Assistant professor of management
As the senior financial officer for Aon Consulting Worldwide, Cindy Guthrie saw a lot of interesting human behavior. "When we would do an acquisition, we were basically buying human capital," she says. "How those people assimilated into the new organization was extremely important." In some cases, the deal structure affected the employees' behavior after a merger. In other situations, people manipulated the system to sacrifice the long-term good of the company for their own short-term gain. All of it intrigued Guthrie. "I find studying people and people's behavior and reactions to be most interesting," she says.
After she had climbed the corporate ladder and realized she was ready for a change, an early life experience pointed the way. "The first job I ever had was teaching horseback riding lessons as a teenager," Guthrie says. "I knew I enjoyed teaching from way back then." She left the corporate world and returned to graduate school.
For her doctoral research, Guthrie looked at how chief audit executives' responses to whistle-blowing reports varied, depending on their culpability in the alleged wrongdoing. After asking chief audit executives in corporations around the country to respond to a hypothetical scenario, she found that, in fact, the executives did seem to be influenced by unconscious bias.
"When the wrongdoing was perpetrated in such a way that they would 'be more at fault' because someone was able to exploit internal controls, they had a different reaction to following up than if the wrongdoing was perpetuated in such a way that they would be held less responsible," she says.
Based on her corporate experience, Guthrie has several goals for her teaching. She hopes to open students up to understanding how important accounting is, whether they choose it as a career or not.
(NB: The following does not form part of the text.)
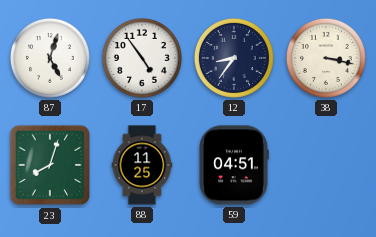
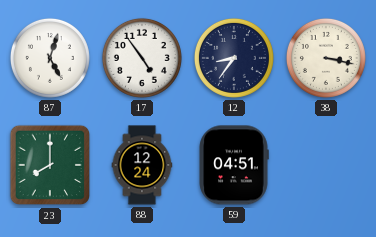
23: 8:03 -> 8:00
88: 11:25 -> 12:24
In addition, she wants students to appreciate the value of "soft skills," such as diplomacy, discretion and both written and spoken expression of ideas.
For these aims, Guthrie values the breadth of a liberal arts education for business students. "You don't want students with one-track minds. You want students who can talk to all levels of people about all types of ideas and be open to learning things that may not be their subject matter. That is one reason the liberal arts environment does well to prepare one for business."